Quando o olhou novamente, o estranho a encarava em resposta.
— Sua vez. - disse ela, puxando rapidamente outra parte do esparadrapo que estava sobre a pele.
O estranho fez outra careta.
— Ryan. Ryan Hamilton. - disse ele, respirando fundo para suportar a dor enquanto Alice limpava o ferimento com álcool. - Técnico da NASA.
— Ah, então é engenheiro? - perguntou ela, parando por um segundo para trocar o algodão ensanguentado por um limpo.
— Sim. - disse ele, simplesmente.
Ryan rescostou a cabeça novamente na mesa usada como maca e fechou os olhos. Alice encarou seu rosto por alguns segundos e então falou o que vinha a atormentando por tanto tempo.

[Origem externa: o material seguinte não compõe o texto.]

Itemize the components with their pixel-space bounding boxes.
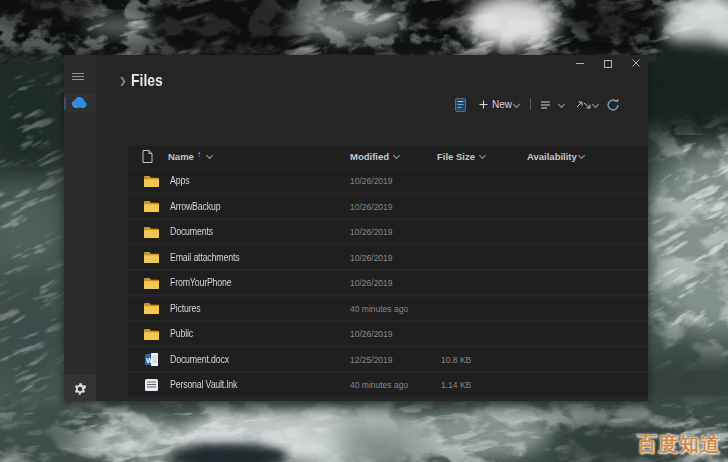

— Você sabe o que são aquelas coisas? - perguntou, colocando o algodão sobre a mesa.
Ryan abriu seus olhos escuros e a fitou, sério.
— Não. - disse ele, por fim. - Você sabe?
Alice suspirou, meio decepcionada.
— Eu também não. - disse ela, aplicando o remédio antiinflamatório. - Descobri muito pouco para todas as minhas perguntas.
Ryan olhou-a, subitamente curioso.
— Você descobriu algo... O que foi?
Alice desviou do olhar dele, meio sem jeito.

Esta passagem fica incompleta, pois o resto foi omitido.